Link to shebang in tabview, link to uv snippet that causes the syntax error.

charliermarsh commented 3 weeks ago

Thanks, we'll take a look.

yk-kd commented 3 weeks ago

This is because tabview contains a module docstring and imports from __future__. Adding a comment has turned the internal comment into a string.

'''
module docstring
'''

'''
string 
'''
from __future__ import ...

I just don't know what to do..

charliermarsh commented 3 weeks ago

It's actually a very complex problem to solve -- @carljm was looking at it.

carljm commented 3 weeks ago

I was looking at it, but at this point I have no satisfactory ideas for how to solve it :/

bluss commented 3 weeks ago

Here's an example of what the shebang rewriting looks like in practice. This kind of technique is called a polyglot script, because it's simultaneously a /bin/sh script and a valid python file.

  1. Due to space in path
#!/bin/sh
'''exec' '/home/user/tmp/tool dir/tabview/bin/python' "$0" "$@"
' '''
  1. Due to venv setting relocatable
#!/bin/sh
'''exec' "$(CDPATH= cd -- "$(dirname -- "$0")" && echo "$PWD")"/'python3' "$0" "$@"
' '''

The top of the file before rewriting is of course #!/usr/bin/env python3. Just putting this in here since it makes it more accessible to see and think about alternatives. cc @paveldikov

mitsuhiko commented 3 weeks ago

Dumping my thoughts from another conversation here: I think patching the actual script is always going to result in frustration, a better option would be to generate a trampoline script that imports the actual code. Something similar is already done on windows where you get a .exe which invokes a python script.

So for relocatable virtualenvs instead of having bin/tool be the script, you would generate bin/tool-script as an executable wrapper that then invokes bin/tool-script.py (which itself is not marked as executable).

bin/tool then looks like this:

#!/bin/sh
"exec" "`dirname $0`/python" "$0" "$@"
__file__ = __import__('os').path.join(__import__('os').path.dirname(__file__), "tool-script.py")
exec(compile((lambda f: (f.read(), f.close())[0])(open(__file__)), __file__, 'exec'))

and bin/tool-script.py is the normal file unchanged (at least for as long as it's a python script).

This results in the following:

I think this would be the best tradeoff but it comes with the cost of generating a useless second file.

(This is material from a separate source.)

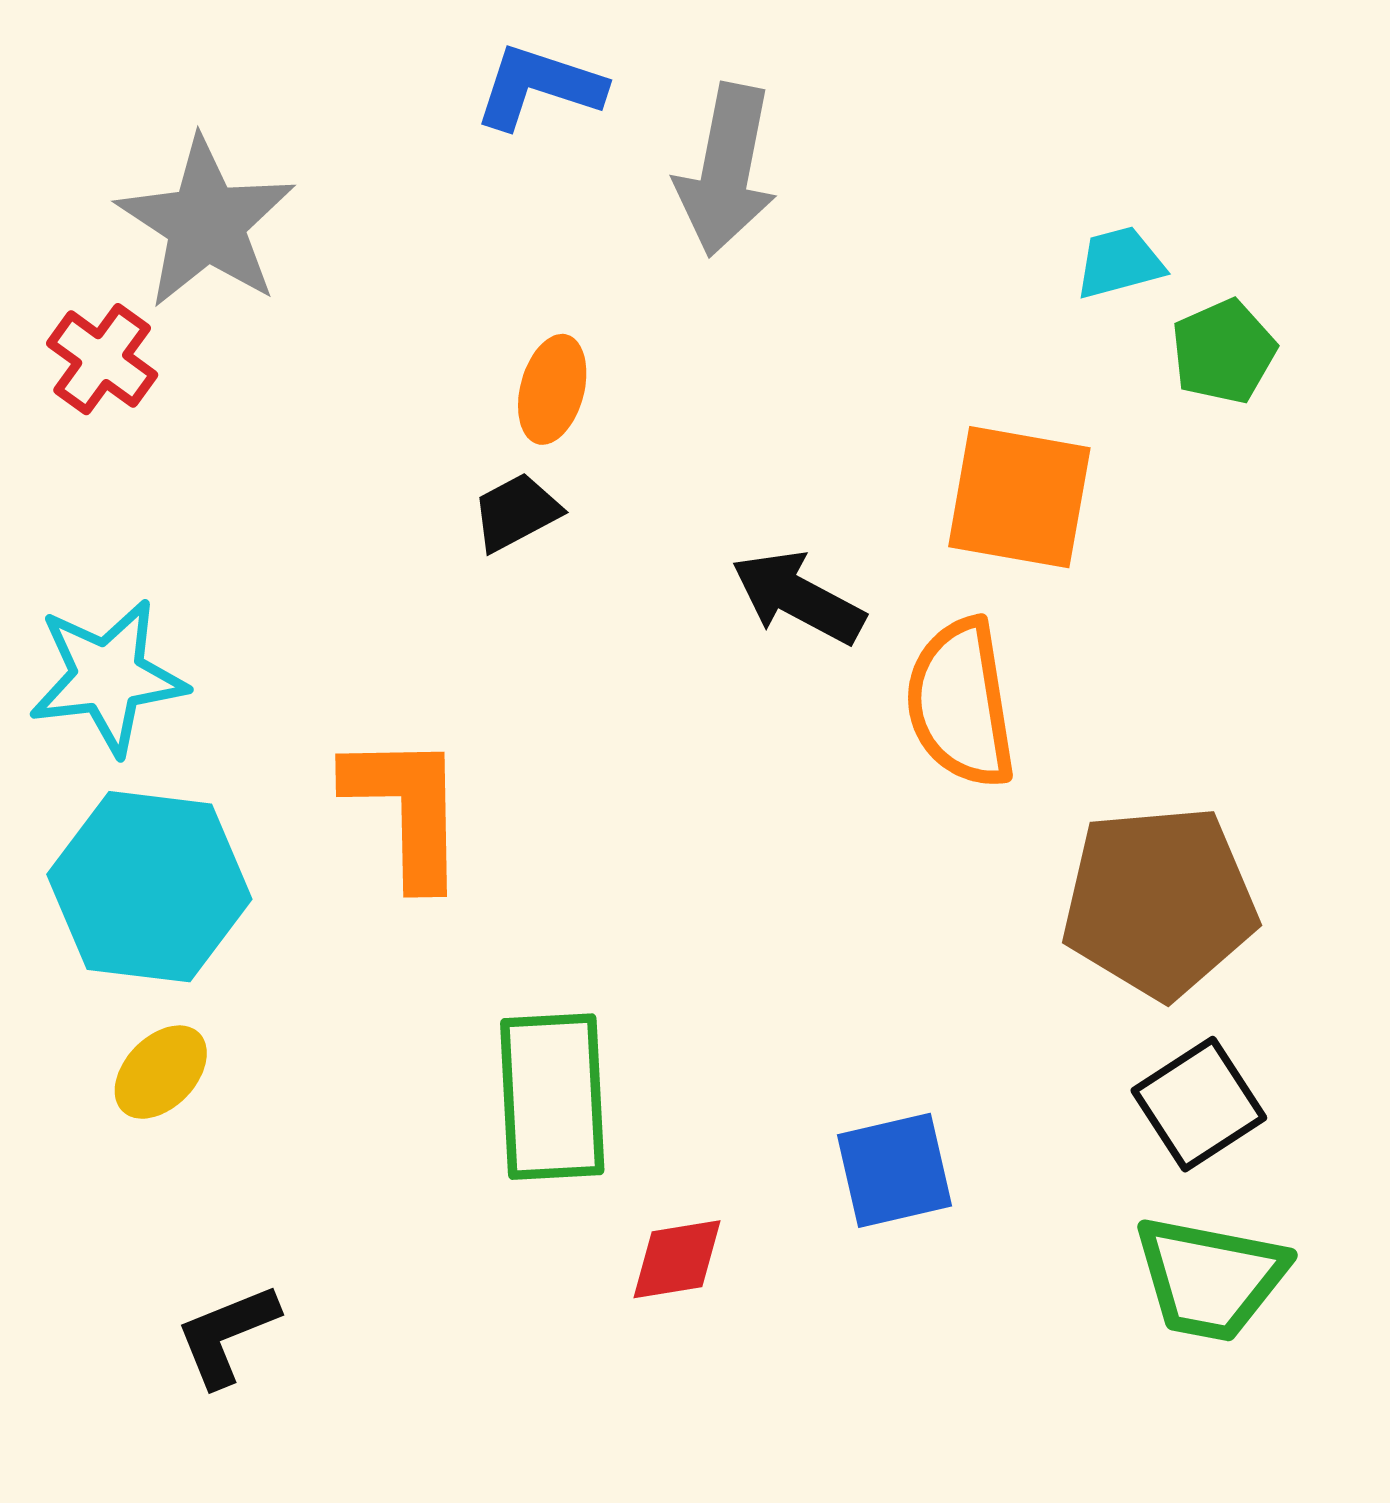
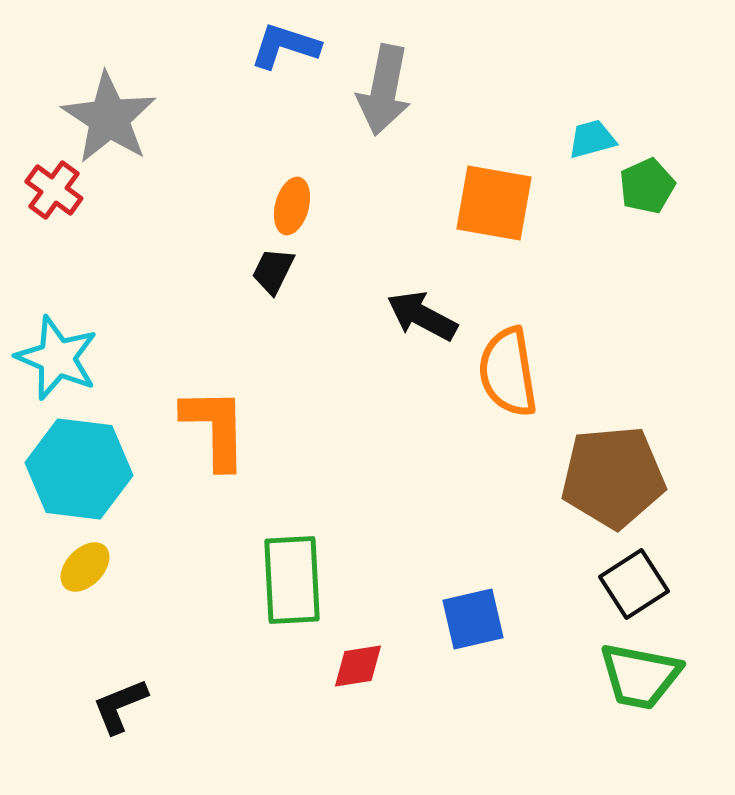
orange square: (1019, 497) -> (494, 203), moved
black trapezoid: (516, 512) -> (273, 271), turned -36
cyan star: (108, 677) -> (57, 358), turned 30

The only requirement is sh which is a standard tool. Because sh uses exec it will also not keep a second process running around for nothing.

Like the current solution if someone were to run file on the wrapper bin/tool script it would misclassify the file as perl, but since that wrapper is kinda useless that's probably okay. For most editors actually opening up the underlying tool-script.py file will correctly detect Python which is an improvement over today.

paveldikov commented 3 weeks ago

Probably tangential but is it reasonable to rewrite #!/usr/bin/env shebangs at all? The spechttps://packaging.python.org/en/latest/specifications/binary-distribution-format/#recommended-installer-features explicitly mentions #!python and #!pythonw as rewritable placeholders. An argument can be made that anything else amounts to a specific intent on the author's part, and should be left untouched.

(also, did not know uvx used relocatable)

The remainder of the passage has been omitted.